LCM of denominators 5 and 3 is 15.

This implies,

$\frac{4}{5} + \frac{2}{3}=\frac{4\times3+2\times5}{15}$

$= \frac{12+10}{15}$

$=\frac{22}{15}$

The value of $\frac{4}{5} + \frac{2}{3}$ is $\frac{22}{15}$.

(g) $\frac{3}{4}-\frac{1}{3}$

LCM of denominators 4 and 3 is 12.

This implies,

$\frac{3}{4} - \frac{1}{3}=\frac{3\times3-1\times4}{12}$

$= \frac{9-4}{12}$

$=\frac{5}{12}$

The value of $\frac{3}{4} - \frac{1}{3}$ is $\frac{5}{12}$.

(h) $\frac{5}{6}-\frac{1}{3}$

LCM of denominators 6 and 3 is 6.

This implies,

$\frac{5}{6} - \frac{1}{3}=\frac{5\times1-1\times2}{6}$

$= \frac{5-2}{6}$

$=\frac{3}{6}$

$=\frac{1}{2}$

The value of $\frac{5}{6} - \frac{1}{3}$ is $\frac{1}{2}$.

(i) \( \frac{2}{3}+\frac{3}{4}+\frac{1}{2} \)

LCM of denominators 3, 4 and 2 is 12.

This implies,

$\frac{2}{3}+\frac{3}{4}+\frac{1}{2}=\frac{2\times4+3\times3+1\times6}{12}$

$= \frac{8+9+6}{12}$

$=\frac{23}{12}$

The value of $\frac{2}{3}+\frac{3}{4}+\frac{1}{2}$ is $\frac{23}{12}$.

(j) \( \frac{1}{2}+\frac{1}{3}+\frac{1}{6} \)

LCM of denominators 2, 3 and 6 is 6.

This implies,

$\frac{1}{2}+\frac{1}{3}+\frac{1}{6}=\frac{1\times3+1\times2+1\times1}{6}$

$= \frac{3+2+1}{6}$

$=\frac{6}{6}$

$=1$

The value of $\frac{1}{2}+\frac{1}{3}+\frac{1}{6}$ is $1$.

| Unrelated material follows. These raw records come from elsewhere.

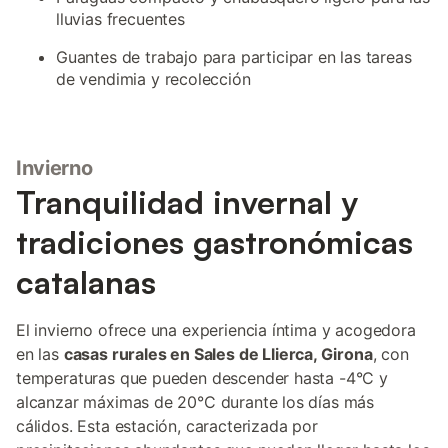
lluvias frecuentes
Guantes de trabajo para participar en las tareas
de vendimia y recolección
Invierno
Tranquilidad invernal y
tradiciones gastronómicas
catalanas
El invierno ofrece una experiencia íntima y acogedora
en las
casas rurales en Sales de Llierca, Girona
, con
temperaturas que pueden descender hasta -4°C y
alcanzar máximas de 20°C durante los días más
cálidos. Esta estación, caracterizada por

(k) \( 1 \frac{1}{3}+3 \frac{2}{3} \)

$1\frac{1}{3}+3\frac{2}{3}=\frac{1\times3+1}{3}+\frac{3\times3+2}{3}$

$= \frac{3+1}{3}+\frac{9+2}{3}$

$=\frac{4}{3}+\frac{11}{3}$

$=\frac{4+11}{3}$

$=\frac{15}{3}$

$=5$

The value of $1\frac{1}{3}+3\frac{2}{3}$ is $5$.

(l) \( 4 \frac{2}{3}+3 \frac{1}{4} \)

$4\frac{2}{3}+3\frac{1}{4}=\frac{4\times3+2}{3}+\frac{3\times4+1}{4}$

$= \frac{12+2}{3}+\frac{12+1}{4}$

$=\frac{14}{3}+\frac{13}{4}$

LCM of denominators 3 and 4 is 12.

Therefore,

$\frac{14}{3}+\frac{13}{4}=\frac{14\times4+13\times3}{12}$

$=\frac{56+39}{12}$

$=\frac{95}{12}$

The value of $4\frac{2}{3}+3\frac{1}{4}$ is $\frac{95}{12}$.

(m) \( \frac{16}{5}-\frac{7}{5} \)

$\frac{16}{5}-\frac{7}{5}=\frac{16-7}{5}$

$= \frac{9}{5}$

Therefore,

The value of $\frac{16}{5}-\frac{7}{5}$ is $\frac{9}{5}$.

(n) \( \frac{4}{3}-\frac{1}{2} \)

LCM of 3 and 2 is 6.

$\frac{4}{3}-\frac{1}{2}=\frac{4\times2-1\times3}{6}$

$= \frac{8-3}{6}$

$=\frac{5}{6}$

Therefore,

The value of $\frac{4}{3}-\frac{1}{2}$ is $\frac{5}{6}$.